С юго-запада, из-за Драконова Хребта, прокатывается грохот судовых пушек, бомбардирующих укрепления Порт Артура. Из-за стен Старого Города им отвечают звуки православных молитв, непрерывно проводимых там служб с просьбами о божественном вмешательстве.
Англичанин и японец встречаются взглядами. Генерал считывает рисовальщика; рисовальщик считывает генерала. Как будто бы они по сути делили один алфавит душ.
"Да. Вечером мы осуществим следующий штурм".
Ноги принял решение, и Вильерс чувствует, что это решение не относится только лишь к нему; что на нем только лишь провернулись шарниры войны. Он выпрямляется, закрывает и прячет альбом для эскизов.

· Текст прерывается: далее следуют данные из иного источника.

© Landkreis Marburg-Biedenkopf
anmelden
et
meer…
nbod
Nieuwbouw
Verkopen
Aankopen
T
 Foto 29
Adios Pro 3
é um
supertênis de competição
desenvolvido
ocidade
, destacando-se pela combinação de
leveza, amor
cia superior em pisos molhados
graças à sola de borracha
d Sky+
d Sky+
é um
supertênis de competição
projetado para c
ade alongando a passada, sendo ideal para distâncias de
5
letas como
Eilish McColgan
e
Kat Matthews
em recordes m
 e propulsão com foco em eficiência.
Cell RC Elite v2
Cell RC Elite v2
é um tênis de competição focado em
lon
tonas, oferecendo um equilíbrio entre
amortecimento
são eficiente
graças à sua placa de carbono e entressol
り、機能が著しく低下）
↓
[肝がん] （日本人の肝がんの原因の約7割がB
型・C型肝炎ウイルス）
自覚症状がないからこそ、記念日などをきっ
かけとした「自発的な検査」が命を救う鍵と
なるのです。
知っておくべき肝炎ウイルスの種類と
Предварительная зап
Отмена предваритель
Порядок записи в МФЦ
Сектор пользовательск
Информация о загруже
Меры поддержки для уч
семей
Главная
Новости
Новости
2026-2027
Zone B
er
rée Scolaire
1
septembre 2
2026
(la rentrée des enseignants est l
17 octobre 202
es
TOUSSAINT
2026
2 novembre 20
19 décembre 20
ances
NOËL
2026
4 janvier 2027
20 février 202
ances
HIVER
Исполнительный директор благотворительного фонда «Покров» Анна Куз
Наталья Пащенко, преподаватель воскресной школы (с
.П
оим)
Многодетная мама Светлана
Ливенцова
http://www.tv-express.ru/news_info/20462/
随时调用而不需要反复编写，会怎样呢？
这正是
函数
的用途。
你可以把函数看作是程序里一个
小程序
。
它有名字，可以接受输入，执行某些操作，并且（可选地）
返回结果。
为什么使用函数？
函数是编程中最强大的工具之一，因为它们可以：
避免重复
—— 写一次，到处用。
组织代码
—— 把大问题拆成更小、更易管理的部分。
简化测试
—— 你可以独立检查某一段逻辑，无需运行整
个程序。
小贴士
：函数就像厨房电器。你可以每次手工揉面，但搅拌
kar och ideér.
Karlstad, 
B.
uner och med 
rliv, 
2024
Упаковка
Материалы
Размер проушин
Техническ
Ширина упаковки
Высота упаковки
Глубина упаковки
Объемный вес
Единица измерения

Генерал спускается в Содиако. "Мир смотрит на это противоборство вашими глазами. Я должен довериться силам, которым предпочел бы не верить. Я дрожу при мысли, что все великие битвы, будут с этих пор выглядеть подобным образом. Мы растим здесь войну, которой не нужны воины. Прошу. Я направлю вас в то подразделение. Грандиозное поражение и осмеяние либо же великий триумф, только не в моих силах откладывать приговор. Я могу лишь выбрать стиль сентенции. Руку хроникера вечности".
Содиако отделяют от побережья несколько сотен ярдов. На каменистый пляж вытащены дюжины лодок и шаланд; большие и меньшие кучи ящиков и мешков, защищаемые от дождя огромными кусками пропитанного полотна в цвете хаки Имперской Армии. Штаб-квартира Третьей Армии находится в состоянии переноса в ближайшее к возвышенностям Суичи местечко Тобешин.
Здесь генерал Ноги нисколько не беспокоился Фредериком Вильерсом. Между пирамидами и рядами армейского оснащения происходит спешное совещание высших офицеров. Вильерс понимает лишь мелодию напряжения и ритмику жестов. Ни главного переводчика, Ямагучи, ни приставленного к корреспондентам лейтенанта Гото на пляже нет. Фредерик концентрируется на том, чтобы передать в изображениях энергии силуэтов и покрой мундиров. Четверо из собравшихся офицеров в униформах темно-синего цвета; таких ранее он не видел.
Совещание завершается взрывом боевого возбуждения, к которому Вильерс у солдат Страны Цветущей Вишни уже привык. "Банзай!". "Банзай!". "Банзай!".
Затем англичанина передали под опеку молодого офицера в темно-синем. Слуга-китаец забирает осла с вещами. Вильерс с офицером спускаются на пляж. Армейская медсестра ведет здесь полевую бухгалтерию. Еще появляется европеец в синем мундире – он разговаривает по-японски с самыми высокими чинами.
Вильерс испытывает нечто больше, чем напряжение перед боем – неуверенность, словно в отношении приговора капризных природных стихий.
Солнце скатывается к горизонту, небо чистое, море сияет аквамарином и пурпуром.
Рядовые в синем стаскивают жесткие куски ткани с наибольших куч боеприпасов и корпусов лодок. И это не боеприпасы, это не лодки. Рука Вильерса задерживается над альбомом.